◆ TASK INSTRUCTIONS
Copy each line of the data below with the word "după".

(Data excerpts)
####################
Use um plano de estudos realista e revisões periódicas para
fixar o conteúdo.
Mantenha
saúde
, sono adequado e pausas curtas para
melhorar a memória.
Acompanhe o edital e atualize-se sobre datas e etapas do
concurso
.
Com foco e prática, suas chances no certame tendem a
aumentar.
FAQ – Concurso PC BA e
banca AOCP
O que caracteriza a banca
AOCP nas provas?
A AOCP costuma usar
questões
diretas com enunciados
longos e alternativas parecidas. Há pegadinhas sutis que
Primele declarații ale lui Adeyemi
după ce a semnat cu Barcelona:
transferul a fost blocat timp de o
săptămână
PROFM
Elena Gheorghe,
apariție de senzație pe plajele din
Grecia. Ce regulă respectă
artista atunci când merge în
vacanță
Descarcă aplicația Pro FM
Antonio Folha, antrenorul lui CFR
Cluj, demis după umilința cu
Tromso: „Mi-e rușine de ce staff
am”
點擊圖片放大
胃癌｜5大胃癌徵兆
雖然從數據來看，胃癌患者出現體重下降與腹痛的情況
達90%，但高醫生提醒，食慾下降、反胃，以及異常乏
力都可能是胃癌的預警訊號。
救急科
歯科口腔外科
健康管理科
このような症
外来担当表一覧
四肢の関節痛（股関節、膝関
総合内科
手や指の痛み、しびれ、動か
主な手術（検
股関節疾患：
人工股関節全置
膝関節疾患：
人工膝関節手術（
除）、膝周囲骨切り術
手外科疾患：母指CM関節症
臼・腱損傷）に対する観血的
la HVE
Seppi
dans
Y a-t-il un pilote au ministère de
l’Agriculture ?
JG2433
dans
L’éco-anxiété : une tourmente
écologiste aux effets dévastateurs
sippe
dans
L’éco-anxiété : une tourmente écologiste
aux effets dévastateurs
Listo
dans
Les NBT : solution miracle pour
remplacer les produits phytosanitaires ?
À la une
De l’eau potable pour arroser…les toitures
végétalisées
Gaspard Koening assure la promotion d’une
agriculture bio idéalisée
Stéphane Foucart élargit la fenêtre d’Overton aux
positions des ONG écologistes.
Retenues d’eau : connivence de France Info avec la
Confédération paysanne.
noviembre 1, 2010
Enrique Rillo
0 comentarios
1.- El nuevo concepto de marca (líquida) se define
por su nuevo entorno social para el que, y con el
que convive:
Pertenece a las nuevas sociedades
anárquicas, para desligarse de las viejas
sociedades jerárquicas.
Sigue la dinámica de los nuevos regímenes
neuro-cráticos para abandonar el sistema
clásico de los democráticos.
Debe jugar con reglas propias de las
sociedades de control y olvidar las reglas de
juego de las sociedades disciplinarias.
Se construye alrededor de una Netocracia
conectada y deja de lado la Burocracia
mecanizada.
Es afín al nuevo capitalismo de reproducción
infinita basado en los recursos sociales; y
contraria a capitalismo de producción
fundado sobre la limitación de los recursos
####################
◆ SOLUTION TO THIS PROBLEM
după ce a semnat cu Barcelona:
Cluj, demis după umilința cu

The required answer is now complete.